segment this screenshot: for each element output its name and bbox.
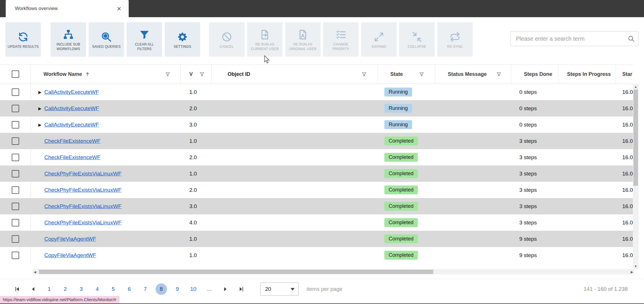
header-object-id[interactable]: Object ID <box>212 65 378 84</box>
state-badge: Completed <box>384 153 418 162</box>
row-checkbox[interactable] <box>12 219 19 226</box>
search-icon[interactable] <box>627 35 635 42</box>
workflow-name-link[interactable]: CheckPhyFileExistsViaLinuxWF <box>44 220 122 226</box>
row-checkbox-cell <box>0 231 31 247</box>
row-checkbox[interactable] <box>12 170 19 177</box>
page-number[interactable]: 4 <box>92 283 103 295</box>
next-page-button[interactable] <box>220 283 231 295</box>
page-number[interactable]: 1 <box>43 283 55 295</box>
previous-page-button[interactable] <box>27 283 39 295</box>
cancel-icon <box>221 30 232 44</box>
steps-in-progress-cell <box>558 214 616 231</box>
scroll-right-icon[interactable]: ▶ <box>631 270 633 274</box>
first-page-button[interactable] <box>11 283 23 295</box>
settings-button[interactable]: SETTINGS <box>165 22 200 57</box>
window-tab-bar: Workflows overview × <box>0 0 644 17</box>
row-checkbox[interactable] <box>12 203 19 210</box>
page-size-select[interactable]: 20 <box>260 283 299 296</box>
header-workflow-name[interactable]: Workflow Name <box>31 65 181 84</box>
expand-icon <box>373 30 385 44</box>
row-checkbox[interactable] <box>12 252 19 259</box>
expand-triangle-icon[interactable]: ▶ <box>38 106 44 111</box>
header-label: State <box>390 71 403 77</box>
vertical-scrollbar[interactable]: ▲ ▼ <box>633 84 639 269</box>
row-checkbox[interactable] <box>12 105 19 112</box>
row-checkbox[interactable] <box>12 154 19 161</box>
version-cell: 2.0 <box>181 182 212 198</box>
page-number[interactable]: 6 <box>124 283 135 295</box>
page-number[interactable]: 8 <box>156 283 167 295</box>
row-checkbox[interactable] <box>12 88 19 96</box>
table-row: ▶ CheckFileExistenceWF 2.0 Completed 3 s… <box>0 149 633 165</box>
filter-icon[interactable] <box>362 72 367 77</box>
workflow-name-cell: ▶ CheckPhyFileExistsViaLinuxWF <box>31 198 181 214</box>
saved-queries-button[interactable]: SAVED QUERIES <box>89 22 124 57</box>
header-version[interactable]: V <box>181 65 212 84</box>
table-row: ▶ CopyFileViaAgentWF 1.0 Completed 9 ste… <box>0 231 633 247</box>
row-checkbox-cell <box>0 214 31 231</box>
scroll-down-icon[interactable]: ▼ <box>633 264 639 269</box>
workflow-name-link[interactable]: CheckPhyFileExistsViaLinuxWF <box>44 203 122 210</box>
header-state[interactable]: State <box>378 65 435 84</box>
steps-done-cell: 3 steps <box>511 133 558 149</box>
workflow-name-cell: ▶ CheckPhyFileExistsViaLinuxWF <box>31 182 181 198</box>
workflow-name-link[interactable]: CallActivityExecuteWF <box>44 89 99 95</box>
row-checkbox[interactable] <box>12 137 19 145</box>
object-id-cell <box>212 247 378 263</box>
expand-triangle-icon[interactable]: ▶ <box>38 90 44 94</box>
workflow-name-link[interactable]: CheckPhyFileExistsViaLinuxWF <box>44 187 122 193</box>
workflow-name-link[interactable]: CheckPhyFileExistsViaLinuxWF <box>44 171 122 177</box>
page-number[interactable]: 9 <box>172 283 183 295</box>
workflow-name-link[interactable]: CallActivityExecuteWF <box>44 122 99 128</box>
rerun-as-original-user-button: RE RUN AS ORIGINAL USER <box>285 22 321 57</box>
header-started[interactable]: Star <box>616 65 633 84</box>
page-number[interactable]: 3 <box>75 283 87 295</box>
button-label: RE RUN AS CURRENT USER <box>249 42 281 51</box>
filter-icon[interactable] <box>419 72 424 77</box>
workflow-name-link[interactable]: CheckFileExistenceWF <box>44 138 100 144</box>
row-checkbox-cell <box>0 247 31 263</box>
started-cell: 16.02 <box>616 100 633 117</box>
update-results-button[interactable]: UPDATE RESULTS <box>5 22 41 57</box>
header-status-message[interactable]: Status Message <box>435 65 511 84</box>
filter-icon[interactable] <box>165 72 170 77</box>
page-number[interactable]: 5 <box>108 283 119 295</box>
workflow-name-link[interactable]: CheckFileExistenceWF <box>44 154 100 161</box>
header-steps-done[interactable]: Steps Done <box>511 65 558 84</box>
filter-icon[interactable] <box>200 72 204 77</box>
clear-all-filters-button[interactable]: CLEAR ALL FILTERS <box>127 22 162 57</box>
search-input[interactable] <box>515 35 627 42</box>
rerun-current-user-icon <box>259 28 271 42</box>
page-number[interactable]: ... <box>204 283 215 295</box>
include-sub-workflows-button[interactable]: INCLUDE SUB WORKFLOWS <box>51 22 86 57</box>
tab-close-icon[interactable]: × <box>117 5 121 12</box>
scroll-up-icon[interactable]: ▲ <box>633 84 639 89</box>
page-number[interactable]: 2 <box>59 283 71 295</box>
tab-workflows-overview[interactable]: Workflows overview × <box>6 0 129 17</box>
row-checkbox[interactable] <box>12 186 19 194</box>
row-checkbox[interactable] <box>12 121 19 129</box>
filter-icon[interactable] <box>496 72 501 77</box>
steps-in-progress-cell <box>558 100 616 117</box>
expand-triangle-icon[interactable]: ▶ <box>38 123 44 127</box>
row-checkbox[interactable] <box>12 235 19 243</box>
status-message-cell <box>435 133 511 149</box>
last-page-button[interactable] <box>236 283 247 295</box>
workflow-name-link[interactable]: CopyFileViaAgentWF <box>44 236 96 242</box>
state-badge: Completed <box>384 234 418 244</box>
vertical-scrollbar-thumb[interactable] <box>633 90 638 186</box>
horizontal-scrollbar-thumb[interactable] <box>39 270 433 274</box>
version-cell: 3.0 <box>181 117 212 133</box>
scroll-left-icon[interactable]: ◀ <box>34 270 36 274</box>
page-number[interactable]: 10 <box>188 283 199 295</box>
header-steps-in-progress[interactable]: Steps In Progress <box>558 65 616 84</box>
page-number[interactable]: 7 <box>140 283 151 295</box>
state-cell: Completed <box>378 247 435 263</box>
workflow-name-link[interactable]: CopyFileViaAgentWF <box>44 252 96 258</box>
horizontal-scrollbar[interactable]: ◀ ▶ <box>33 269 634 275</box>
select-all-checkbox[interactable] <box>12 70 19 78</box>
sort-ascending-icon[interactable] <box>85 72 90 77</box>
workflow-name-link[interactable]: CallActivityExecuteWF <box>44 105 99 112</box>
steps-done-cell: 9 steps <box>511 247 558 263</box>
started-cell: 16.02 <box>616 198 633 214</box>
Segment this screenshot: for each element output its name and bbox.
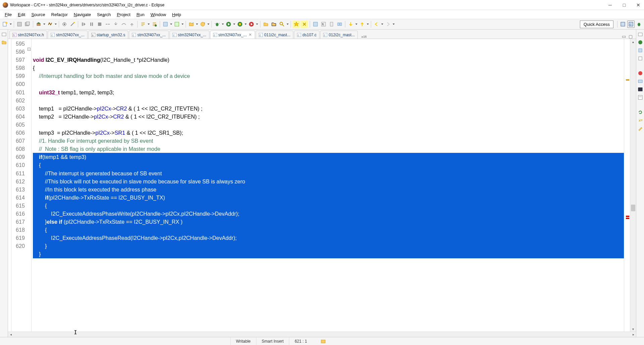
editor-tab[interactable]: cds107.c — [294, 31, 319, 39]
code-line[interactable] — [33, 121, 624, 129]
code-line[interactable]: { — [33, 202, 624, 210]
editor-tab[interactable]: sstartup_stm32.s — [88, 31, 128, 39]
editor-tab[interactable]: c011i2c_mast... — [256, 31, 293, 39]
build-all-button[interactable] — [46, 20, 54, 28]
menu-search[interactable]: Search — [94, 11, 113, 18]
maximize-view-icon[interactable]: ▢ — [629, 34, 633, 39]
menu-project[interactable]: Project — [114, 11, 133, 18]
editor-tab[interactable]: cstm32f407xx_... — [48, 31, 88, 39]
pin-button[interactable] — [328, 20, 335, 28]
open-project-button[interactable] — [262, 20, 269, 28]
scroll-up-icon[interactable]: ▴ — [630, 39, 636, 44]
back-button[interactable] — [373, 20, 380, 28]
search-button[interactable] — [278, 20, 286, 28]
menu-help[interactable]: Help — [169, 11, 184, 18]
code-line[interactable]: I2C_ExecuteAddressPhaseWrite(pI2CHandle-… — [33, 210, 624, 218]
editor-tab[interactable]: cstm32f407xx_...✕ — [210, 31, 255, 39]
code-line[interactable]: } — [33, 242, 624, 250]
debug-button[interactable] — [213, 20, 221, 28]
code-line[interactable] — [33, 80, 624, 88]
new-source-button[interactable]: + — [199, 20, 206, 28]
new-button[interactable] — [1, 20, 9, 28]
editor-tab[interactable]: cstm32f407xx_... — [169, 31, 209, 39]
code-line[interactable]: // Note : SB flag is only applicable in … — [33, 145, 624, 153]
restart-icon[interactable] — [151, 20, 158, 28]
disconnect-button[interactable] — [104, 20, 111, 28]
code-line[interactable]: //1. Handle For interrupt generated by S… — [33, 137, 624, 145]
code-line[interactable]: temp3 = pI2CHandle->pI2Cx->SR1 & ( 1 << … — [33, 129, 624, 137]
menu-navigate[interactable]: Navigate — [71, 11, 94, 18]
build-dropdown[interactable] — [43, 24, 46, 25]
scroll-thumb[interactable] — [631, 205, 635, 211]
open-folder-button[interactable] — [270, 20, 278, 28]
status-notification-icon[interactable] — [320, 339, 326, 344]
toggle-mark-button[interactable] — [301, 20, 308, 28]
menu-file[interactable]: File — [2, 11, 14, 18]
step-over-button[interactable] — [120, 20, 128, 28]
code-line[interactable]: { — [33, 226, 624, 234]
forward-button[interactable] — [384, 20, 392, 28]
tab-overflow[interactable]: »16 — [361, 35, 366, 39]
scroll-down-icon[interactable]: ▾ — [630, 326, 636, 332]
editor-tab[interactable]: hstm32f407xx.h — [9, 31, 47, 39]
project-explorer-icon[interactable] — [1, 40, 7, 45]
target-button[interactable] — [61, 20, 68, 28]
step-return-button[interactable] — [128, 20, 136, 28]
scroll-left-icon[interactable]: ◂ — [8, 333, 13, 336]
code-line[interactable]: //Interrupt handling for both master and… — [33, 72, 624, 80]
instruction-step-button[interactable] — [139, 20, 147, 28]
menu-source[interactable]: Source — [29, 11, 48, 18]
editor-tab[interactable]: c012i2c_mast... — [320, 31, 358, 39]
console-icon[interactable] — [638, 87, 643, 92]
code-line[interactable] — [33, 258, 624, 266]
code-line[interactable]: //The interrupt is generated because of … — [33, 169, 624, 177]
block-sel-button[interactable] — [312, 20, 319, 28]
build-button[interactable] — [35, 20, 42, 28]
build-targets-icon[interactable] — [638, 56, 643, 61]
code-line[interactable]: temp1 = pI2CHandle->pI2Cx->CR2 & ( 1 << … — [33, 104, 624, 113]
fold-toggle-icon[interactable]: − — [28, 48, 31, 51]
minimize-view-icon[interactable]: ▭ — [622, 34, 627, 39]
code-line[interactable]: { — [33, 64, 624, 72]
code-line[interactable]: I2C_ExecuteAddressPhaseRead(I2CHandle->p… — [33, 234, 624, 242]
outline-icon[interactable] — [638, 40, 643, 45]
code-line[interactable]: //In this block lets executed the addres… — [33, 185, 624, 193]
perspective-debug-button[interactable]: C — [627, 20, 635, 28]
wand-icon[interactable] — [69, 20, 76, 28]
star-icon[interactable] — [293, 20, 300, 28]
run-button[interactable] — [225, 20, 232, 28]
new-folder-button[interactable]: + — [188, 20, 195, 28]
terminate-button[interactable] — [96, 20, 103, 28]
open-type-button[interactable] — [162, 20, 169, 28]
code-line[interactable]: if(temp1 && temp3) — [33, 153, 624, 161]
quick-access-input[interactable]: Quick Access — [580, 20, 613, 28]
word-wrap-button[interactable] — [336, 20, 343, 28]
step-into-button[interactable] — [112, 20, 119, 28]
scroll-right-icon[interactable]: ▸ — [631, 333, 636, 336]
close-button[interactable]: ✕ — [635, 2, 641, 8]
code-line[interactable]: //This block will not be executed in sla… — [33, 177, 624, 185]
fold-column[interactable]: − — [27, 39, 32, 332]
code-editor[interactable]: 5955965975985996006016026036046056066076… — [8, 39, 636, 332]
resume-button[interactable] — [80, 20, 87, 28]
code-line[interactable]: void I2C_EV_IRQHandling(I2C_Handle_t *pI… — [33, 56, 624, 64]
tasks-icon[interactable] — [638, 79, 643, 84]
minimize-button[interactable]: ─ — [607, 2, 613, 8]
code-line[interactable]: { — [33, 161, 624, 169]
refresh-icon[interactable] — [638, 110, 643, 115]
new-class-button[interactable] — [173, 20, 181, 28]
overview-ruler[interactable] — [624, 39, 630, 332]
horizontal-scrollbar[interactable]: ◂ ▸ — [8, 332, 636, 337]
menu-edit[interactable]: Edit — [15, 11, 28, 18]
coverage-button[interactable] — [236, 20, 244, 28]
perspective-cpp-button[interactable] — [619, 20, 627, 28]
show-whitespace-button[interactable]: ¶ — [320, 20, 327, 28]
close-tab-icon[interactable]: ✕ — [248, 33, 252, 37]
menu-refactor[interactable]: Refactor — [49, 11, 70, 18]
code-line[interactable]: if(pI2CHandle->TxRxState == I2C_BUSY_IN_… — [33, 193, 624, 202]
variables-icon[interactable]: x= — [638, 118, 643, 123]
code-line[interactable] — [33, 96, 624, 104]
build-all-dropdown[interactable] — [54, 24, 57, 25]
menu-run[interactable]: Run — [134, 11, 147, 18]
task-list-icon[interactable] — [638, 48, 643, 53]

- Directions for this task
Some lines of the records may contain the string "version". State how many do, as a number alone.

- Answer for the task
3